PROBLEM :: Search term "Studio": please copy every line of the records below that contains it.

GIVEN DATA ::
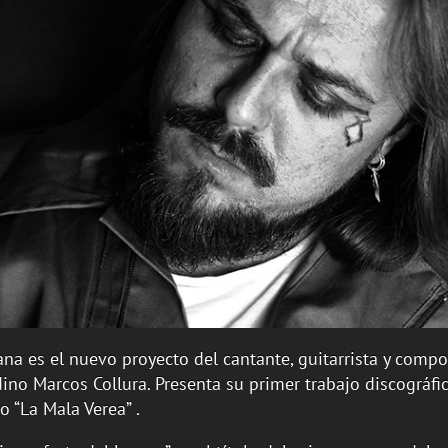
na es el nuevo proyecto del cantante, guitarrista y compo
ino Marcos Collura. Presenta su primer trabajo discográfi
do “La Mala Verea” .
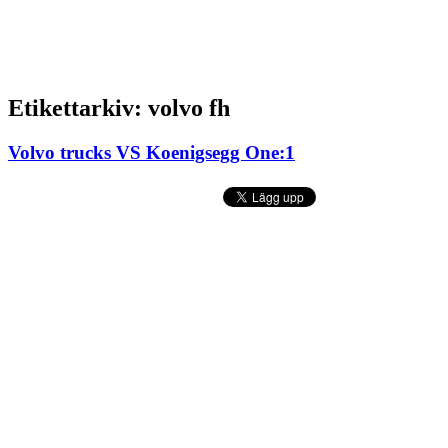
Etikettarkiv:
volvo fh
Volvo trucks VS Koenigsegg One:1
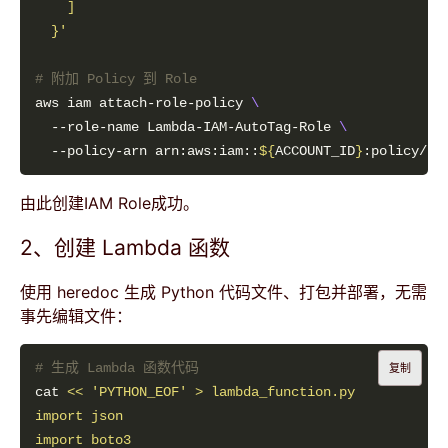
  }'
# 附加 Policy 到 Role
aws iam attach-role-policy 
  --role-name Lambda-IAM-AutoTag-Role 
  --policy-arn arn:aws:iam::
${
ACCOUNT_ID
}
由此创建IAM Role成功。
2、创建 Lambda 函数
使用 heredoc 生成 Python 代码文件、打包并部署，无需
事先编辑文件：
# 生成 Lambda 函数代码
复制
cat 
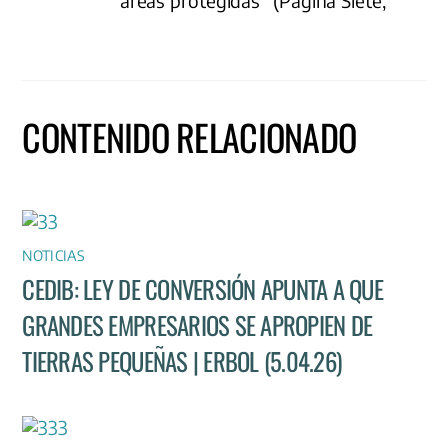
áreas protegidas” (Página Siete,
CONTENIDO RELACIONADO
NOTICIAS
CEDIB: LEY DE CONVERSIÓN APUNTA A QUE
GRANDES EMPRESARIOS SE APROPIEN DE
TIERRAS PEQUEÑAS | ERBOL (5.04.26)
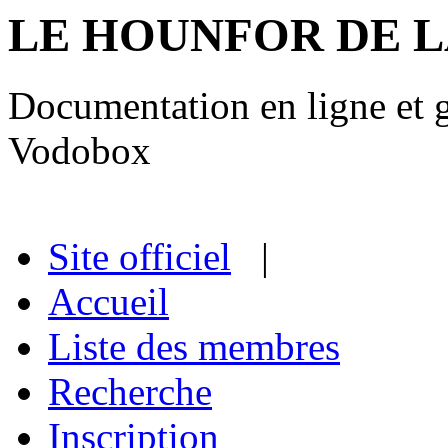
LE HOUNFOR DE 
Documentation en ligne et gu
Vodobox
Site officiel
|
Accueil
Liste des membres
Recherche
Inscription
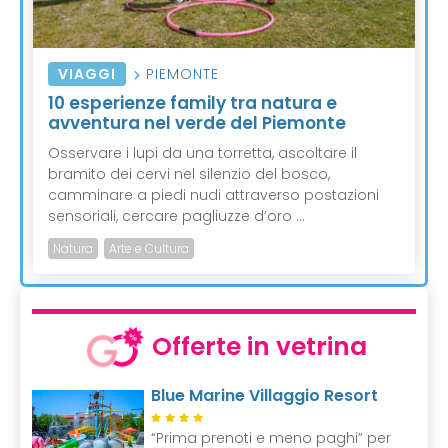
VIAGGI
PIEMONTE
10 esperienze family tra natura e
avventura nel verde del Piemonte
Osservare i lupi da una torretta, ascoltare il
bramito dei cervi nel silenzio del bosco,
camminare a piedi nudi attraverso postazioni
sensoriali, cercare pagliuzze d’oro ...
Natura
Arte e Cultura
Offerte in vetrina
Blue Marine Villaggio Resort
“Prima prenoti e meno paghi” per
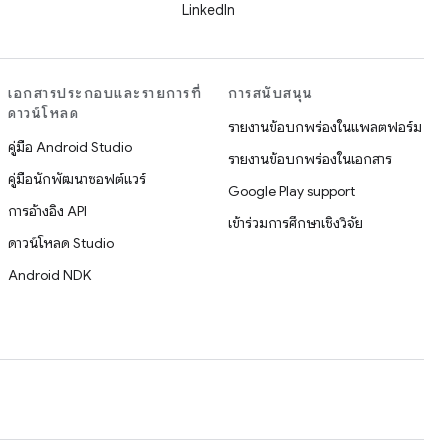
LinkedIn
เอกสารประกอบและรายการที่
การสนับสนุน
ดาวน์โหลด
รายงานข้อบกพร่องในแพลตฟอร์ม
คู่มือ Android Studio
รายงานข้อบกพร่องในเอกสาร
คู่มือนักพัฒนาซอฟต์แวร์
Google Play support
การอ้างอิง API
เข้าร่วมการศึกษาเชิงวิจัย
ดาวน์โหลด Studio
Android NDK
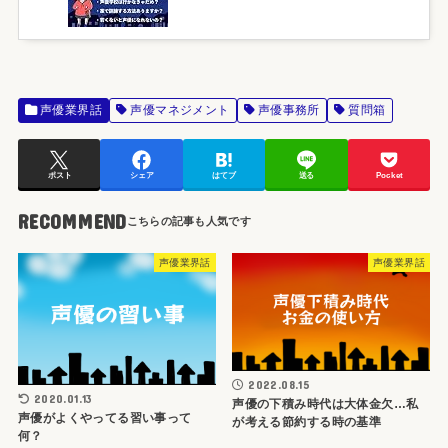
声優業界話
声優マネジメント
声優事務所
質問箱
ポスト
シェア
はてブ
送る
Pocket
RECOMMEND
声優業界話
声優業界話
2022.08.15
2020.01.13
声優の下積み時代は大体金欠…私
声優がよくやってる習い事って
が考える節約する時の基準
何？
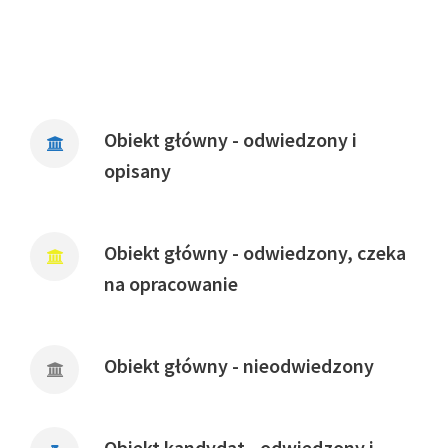
Obiekt główny - odwiedzony i
opisany
Obiekt główny - odwiedzony, czeka
na opracowanie
Obiekt główny - nieodwiedzony
Obiekt kandydat - odwiedzony i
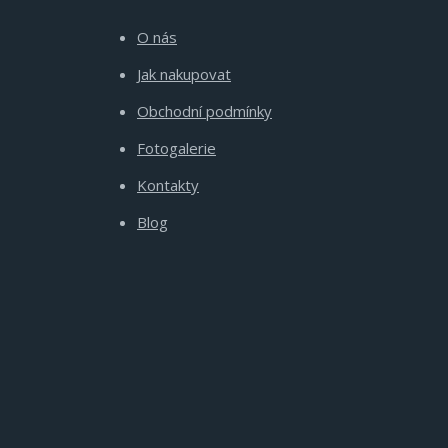
O nás
Jak nakupovat
Obchodní podmínky
Fotogalerie
Kontakty
Blog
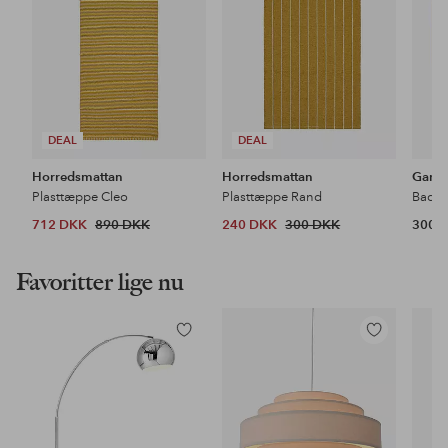
DEAL
DEAL
Horredsmattan
Horredsmattan
Gant
Plasttæppe Cleo
Plasttæppe Rand
Badev
712 DKK
890 DKK
240 DKK
300 DKK
300 
Favoritter lige nu
Tilføj
Tilføj
til
til
favoritter
favoritter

TASK RESULT ::
คู่มือ Android Studio
ดาวน์โหลด Studio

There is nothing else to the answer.